4. Meanwhile, prepare the filling. Combine the sliced apple and lemon juice in a large bowl. In a second bowl, combine 3 tablespoons flour, the brown sugar, sugar, cinnamon, nutmeg, ginger, and a dash of salt. Sprinkle the brown sugar mixture evenly over the apple mixture and toss well.
5. Remove the top sheets of plastic wrap from 1 dough portion. Flip over so the remaining plastic wrap is on top, and fit the dough into the bottom and up the sides of a 10-inch deep-dish pie plate coated with cooking spray (a little bit of the dough should extend beyond the pie plate). Discard the remaining plastic wrap. Spoon the apple filling into the crust, and brush the edges of the crust lightly with water.

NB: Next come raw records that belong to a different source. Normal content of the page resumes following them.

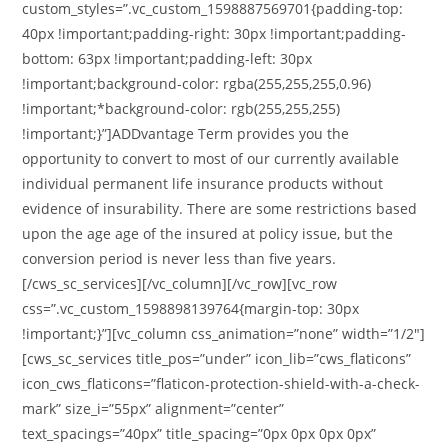
custom_styles=”.vc_custom_1598887569701{padding-top:
40px !important;padding-right: 30px !important;padding-
bottom: 63px !important;padding-left: 30px
!important;background-color: rgba(255,255,255,0.96)
!important;*background-color: rgb(255,255,255)
!important;}”]ADDvantage Term provides you the
opportunity to convert to most of our currently available
individual permanent life insurance products without
evidence of insurability. There are some restrictions based
upon the age age of the insured at policy issue, but the
conversion period is never less than five years.
[/cws_sc_services][/vc_column][/vc_row][vc_row
css=”.vc_custom_1598898139764{margin-top: 30px
!important;}”][vc_column css_animation=”none” width=”1/2″]
[cws_sc_services title_pos=”under” icon_lib=”cws_flaticons”
icon_cws_flaticons=”flaticon-protection-shield-with-a-check-
mark” size_i=”55px” alignment=”center”
text_spacings=”40px” title_spacing=”0px 0px 0px 0px”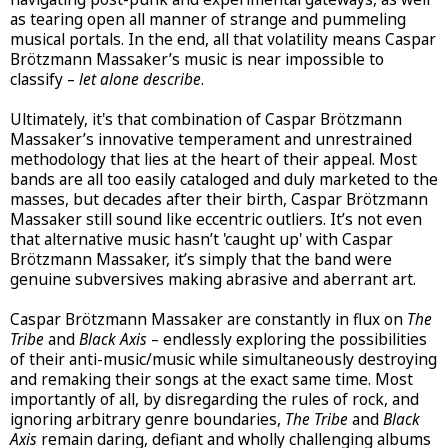
as tearing open all manner of strange and pummeling
musical portals. In the end, all that volatility means Caspar
Brötzmann Massaker’s music is near impossible to
classify –
let alone describe
.
Ultimately, it's that combination of Caspar Brötzmann
Massaker’s innovative temperament and unrestrained
methodology that lies at the heart of their appeal. Most
bands are all too easily cataloged and duly marketed to the
masses, but decades after their birth, Caspar Brötzmann
Massaker still sound like eccentric outliers. It’s not even
that alternative music hasn’t 'caught up' with Caspar
Brötzmann Massaker, it’s simply that the band were
genuine subversives making abrasive and aberrant art.
Caspar Brötzmann Massaker are constantly in flux on
The
Tribe
and
Black Axis
– endlessly exploring the possibilities
of their anti-music/music while simultaneously destroying
and remaking their songs at the exact same time. Most
importantly of all, by disregarding the rules of rock, and
ignoring arbitrary genre boundaries,
The Tribe
and
Black
Axis
remain daring, defiant and wholly challenging albums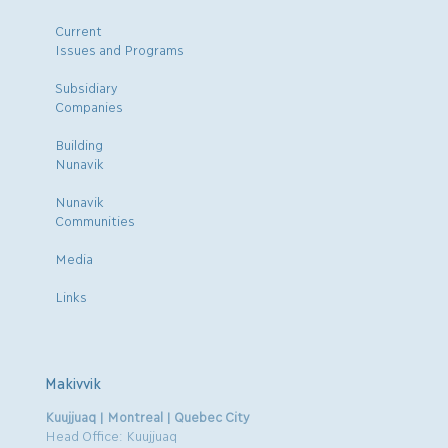
Current
Issues and Programs
Subsidiary
Companies
Building
Nunavik
Nunavik
Communities
Media
Links
Makivvik
Kuujjuaq | Montreal | Quebec City
Head Office: Kuujjuaq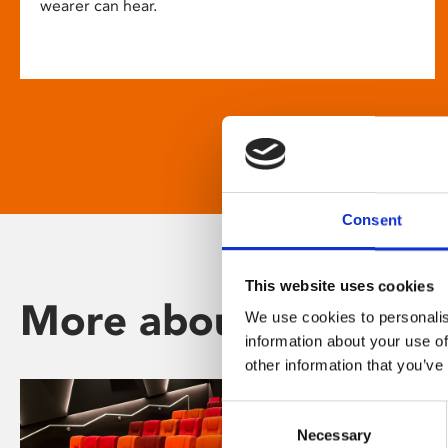
wearer can hear.
Consent
This website uses cookies
More about Phoenix
We use cookies to personalis
information about your use of
other information that you’ve
Consent
Necessary
Selection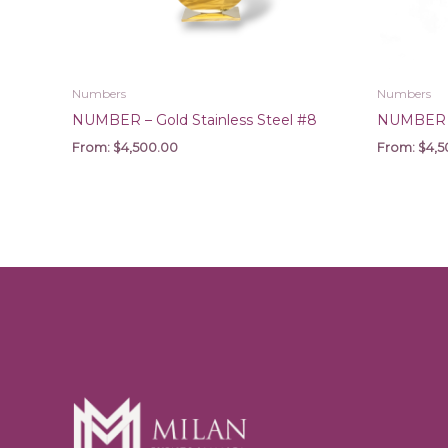
Numbers
Numbers
NUMBER – Gold Stainless Steel #8
NUMBER – 
From:
$
4,500.00
From:
$
4,5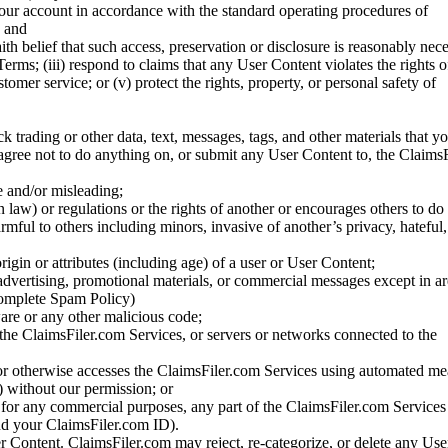
your account in accordance with the standard operating procedures of
; and
ith belief that such access, preservation or disclosure is reasonably neces
Terms; (iii) respond to claims that any User Content violates the rights of
stomer service; or (v) protect the rights, property, or personal safety of
ck trading or other data, text, messages, tags, and other materials that y
gree not to do anything on, or submit any User Content to, the Claims
se and/or misleading;
 law) or regulations or the rights of another or encourages others to do 
armful to others including minors, invasive of another’s privacy, hateful,
igin or attributes (including age) of a user or User Content;
 advertising, promotional materials, or commercial messages except in a
 complete Spam Policy)
are or any other malicious code;
 the ClaimsFiler.com Services, or servers or networks connected to the
 or otherwise accesses the ClaimsFiler.com Services using automated me
s) without our permission; or
s for any commercial purposes, any part of the ClaimsFiler.com Services
nd your ClaimsFiler.com ID).
r Content. ClaimsFiler.com may reject, re-categorize, or delete any Us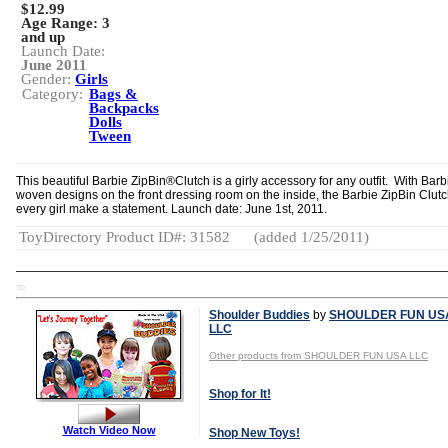
$12.99
Age Range:
3
and up
Launch Date:
June 2011
Gender:
Girls
Category:
Bags &
Backpacks
Dolls
Tween
This beautiful Barbie ZipBin®Clutch is a girly accessory for any outfit. With Barb
woven designs on the front dressing room on the inside, the Barbie ZipBin Clutc
every girl make a statement. Launch date: June 1st, 2011.
ToyDirectory Product ID#: 31582
(added 1/25/2011)
TD
Shoulder Buddies
by
SHOULDER FUN US
LLC
Other products from SHOULDER FUN USA LLC
Shop for It!
Watch Video Now
Shop New Toys!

6. Remove the top sheets of plastic from the remaining dough portion, and place, plastic wrap side up up, over the pie filling. Remove the remaining plastic, and press the edges of the top and bottom dough together; fold the edges under and flute.
7. Cut 3 (1-inch) slits in the top of the dough with a sharp knife, and brush the top of the dough evenly with the Ener-G egg. Place the pie plate on a baking sheet, and bake at 400 degrees for 45 minutes. Cool completely on a wire rack.
10 servings (1 wedge), Calories 285
I expected the crust to be the best part about this recipe, but the filling delighted me more. Between the spicy ginger and the brightness of the lemon juice, it was quite different from your standard apple pie - in the best way. The crust was equally deliciously different, more like the savory cheese crackers my grandmother used to make at family get-togethers. However, the cheddar flavor was very toned down and muted, when combined with all the other flavors of the pie. I would not only add a touch more cheddar to the crust, but would sneak some into the filling next time.
Here are just a couple more fun vegan cheese and fruit pairings to try.
Skip the pizza and just serve slices of buttery Vegan Gourmet Monterey Jack with sliced mango for a snack.
Spoon Tofutti's new Better than Ricotta over berries and serve for an easy dessert - yum!